Jahrestagung 2022

FSP digitale_kultur

Panel 2: Verstehende Algorithmen – Algorithmen verstehen

Veranstalter*innen: Prof. Dr. Claudia de Witt, Dr. Christian Leineweber, Vanessa Meiners

Eine Hermeneutik, die sich als digital begreifen und profilieren möchte, verweist ganz wesentlich auf die Methode, sprachlich kommunizierten und maschinell berechneten Sinn zu verstehen. Mensch und Maschine treten so in ein Netzwerk von kommunizierten und kommunizierbaren Verständnissen. Dies setzt nicht mehr nur ein Verstehen der Welt, sondern darüber hinaus auch verstehende Algorithmen und ein Verstehen der Algorithmen voraus. Unser Panel widmet sich diesem ›Doppelspiel‹ mit dem Ziel, die Beziehung zwischen menschlichem und maschinellem Verstehen in unterschiedlichen Facetten zu (de-) konstruieren.

Workshop: Die Bibliothek von Babel – Algorithmen der Textgenerierung

Prof. Dr. Georg Trogemann (Kunsthochschule für Medien Köln)

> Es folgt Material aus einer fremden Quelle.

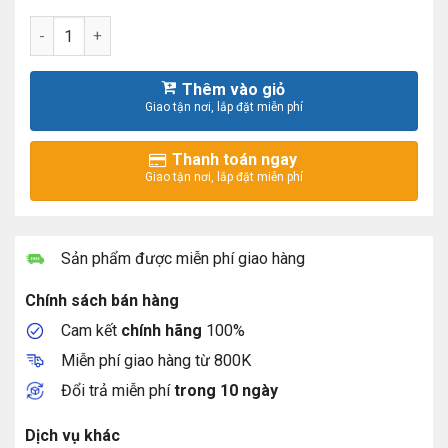
Máy chủ Dell PowerEdge R660xa 4 x 3.5 INCH số lượng
Thêm vào giỏ
Thanh toán ngay
Sản phẩm được miễn phí giao hàng
Chính sách bán hàng
Cam kết
chính hãng
100%
Miễn phí giao hàng từ 800K
Đổi trả miễn phí
trong 10 ngày
Dịch vụ khác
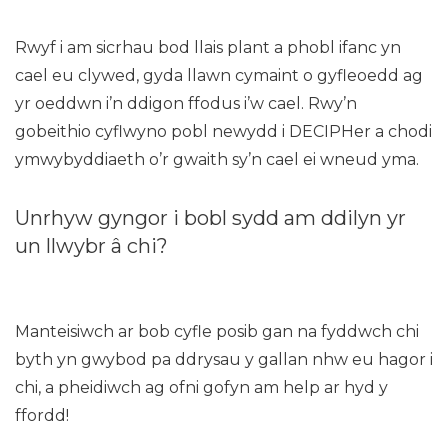
Rwyf i am sicrhau bod llais plant a phobl ifanc yn
cael eu clywed, gyda llawn cymaint o gyfleoedd ag
yr oeddwn i’n ddigon ffodus i’w cael. Rwy’n
gobeithio cyflwyno pobl newydd i DECIPHer a chodi
ymwybyddiaeth o’r gwaith sy’n cael ei wneud yma.
Unrhyw gyngor i bobl sydd am ddilyn yr
un llwybr â chi?
Manteisiwch ar bob cyfle posib gan na fyddwch chi
byth yn gwybod pa ddrysau y gallan nhw eu hagor i
chi, a pheidiwch ag ofni gofyn am help ar hyd y
ffordd!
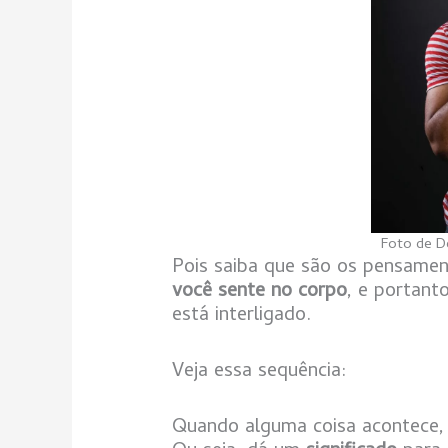
Foto de D
Pois saiba que são os pensame
você sente no corpo
, e portant
está interligado.
Veja essa sequência:
Quando alguma coisa acontece,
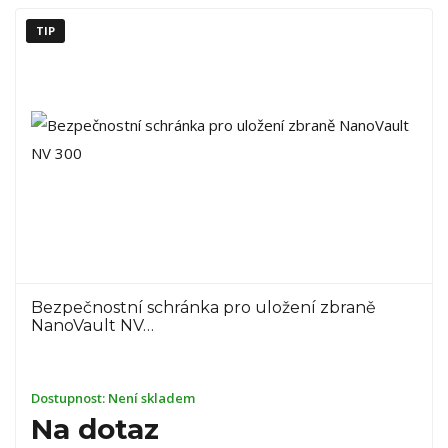
TIP
Bezpečnostní schránka pro uložení zbraně
NanoVault NV…
Dostupnost:
Není skladem
Na dotaz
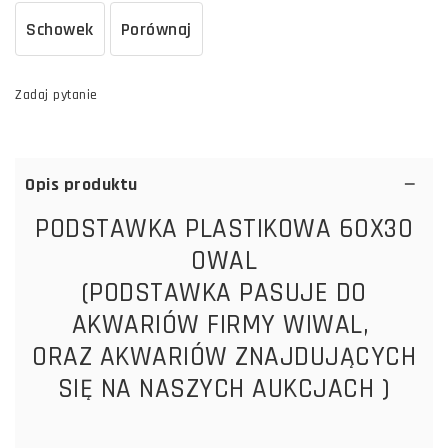
Schowek
Porównaj
Zadaj pytanie
Opis produktu
PODSTAWKA PLASTIKOWA 60X30
OWAL
(PODSTAWKA PASUJE DO
AKWARIÓW FIRMY WIWAL,
ORAZ AKWARIÓW ZNAJDUJĄCYCH
SIĘ NA NASZYCH AUKCJACH )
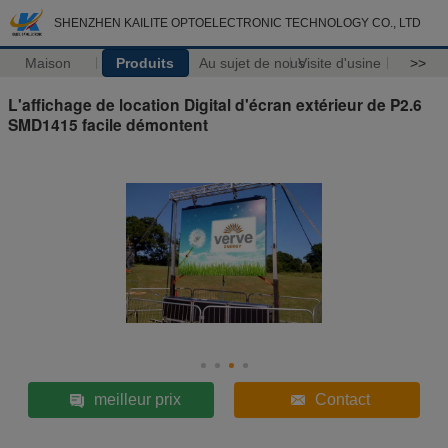
SHENZHEN KAILITE OPTOELECTRONIC TECHNOLOGY CO., LTD
Maison
Produits
Au sujet de nous
Visite d'usine
>>
L'affichage de location Digital d'écran extérieur de P2.6
SMD1415 facile démontent
meilleur prix
Contact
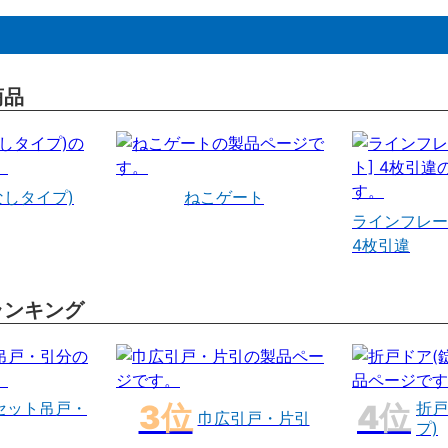
商品
なしタイプ)
ねこゲート
ラインフレー
4枚引違
ランキング
セット吊戸・
折戸
巾広引戸・片引
プ)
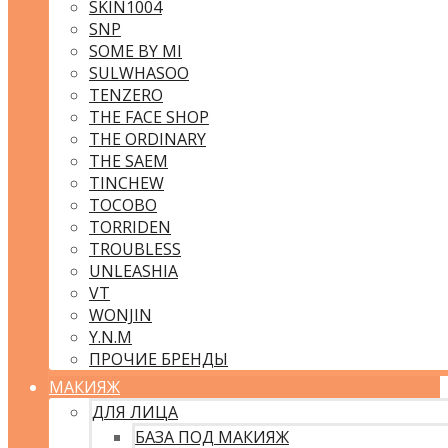
SKIN1004
SNP
SOME BY MI
SULWHASOO
TENZERO
THE FACE SHOP
THE ORDINARY
THE SAEM
TINCHEW
TOCOBO
TORRIDEN
TROUBLESS
UNLEASHIA
VT
WONJIN
Y.N.M
ПРОЧИЕ БРЕНДЫ
МАКИЯЖ
ДЛЯ ЛИЦА
БАЗА ПОД МАКИЯЖ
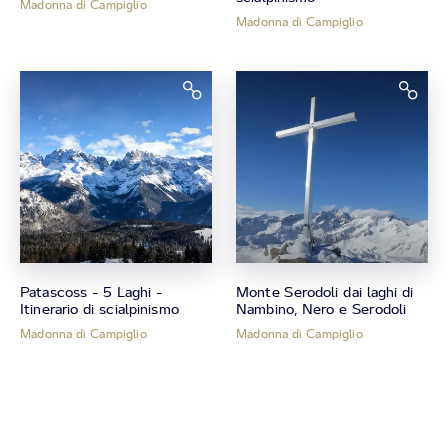
Madonna di Campiglio
Madonna di Campiglio
Patascoss - 5 Laghi -
Monte Serodoli dai laghi di
Itinerario di scialpinismo
Nambino, Nero e Serodoli
Madonna di Campiglio
Madonna di Campiglio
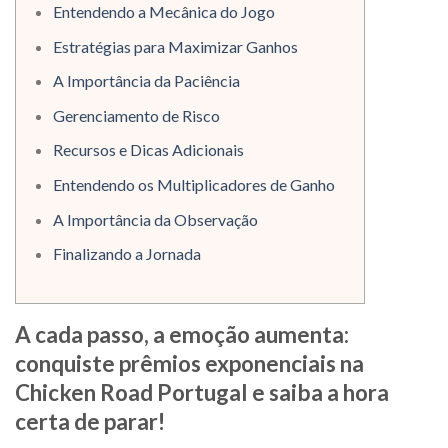
Entendendo a Mecânica do Jogo
Estratégias para Maximizar Ganhos
A Importância da Paciência
Gerenciamento de Risco
Recursos e Dicas Adicionais
Entendendo os Multiplicadores de Ganho
A Importância da Observação
Finalizando a Jornada
A cada passo, a emoção aumenta:
conquiste prêmios exponenciais na
Chicken Road Portugal e saiba a hora
certa de parar!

„Die Bibliothek von Babel“ ist eine Erzählung des argentinischen Schriftstellers Jorge Luis Borges aus dem Jahr 1941. Die endlose Bibliothek, ein Universum von sechseckigen Galerien, enthält alle kombinatorisch möglichen Bücher mit 410 Seiten. Borges beschreibt, wie die Bibliothekare diese Bücherwelt erforschen und versuchen, Sinn in den Büchern zu finden. Auch nur einzelne, zusammenhängende Sätze in den Texten zu entdecken, bedeutet bereits ein großes Glück. Diesem Universum gedruckter Bücher wird im Workshop die Welt der algorithmisch erzeugten und analysierten Texte gegenübergestellt. Was verändert sich, wenn Bibliotheken nicht nur von Menschen, sondern auch von Algorithmen – die selbst wieder nur Text und damit immer schon Teil der Bibliothek von Babel sind – gelesen, durchsucht, interpretiert und auch geschrieben werden? Anhand konkreter Programmbeispiele wird kursorisch das neue chiastische Wechselspiel von Texten und Quelltexten (Operanden und Operatoren) gezeigt. Fragen zu Autorschaft, Bias, Textverstehen u.v.a. stellen sich durch die KI-Algorithmen neu. Ihrer Beantwortung kommt man nur näher, wenn man die Algorithmen hinterfragt

Georg Trogemann ist seit 1994 Professor für Experimentelle Informatik an der Kunsthochschule für Medien Köln. Neben einer Gesellenprüfung als Schreiner hat er ein Studium der Informatik und Mathematik an der Universität Erlangen-Nürnberg absolviert. 1990 hat er zu massiv parallelen Algorithmen promoviert. Von 1997–1999 und 2004–2006 war er Prorektor für Forschung und Infrastruktur der Kunsthochschule für Medien Köln. Seine derzeitigen Interessen umfassen experimentelle Algorithmik, Künstliche Intelligenz und Poetik der Technik.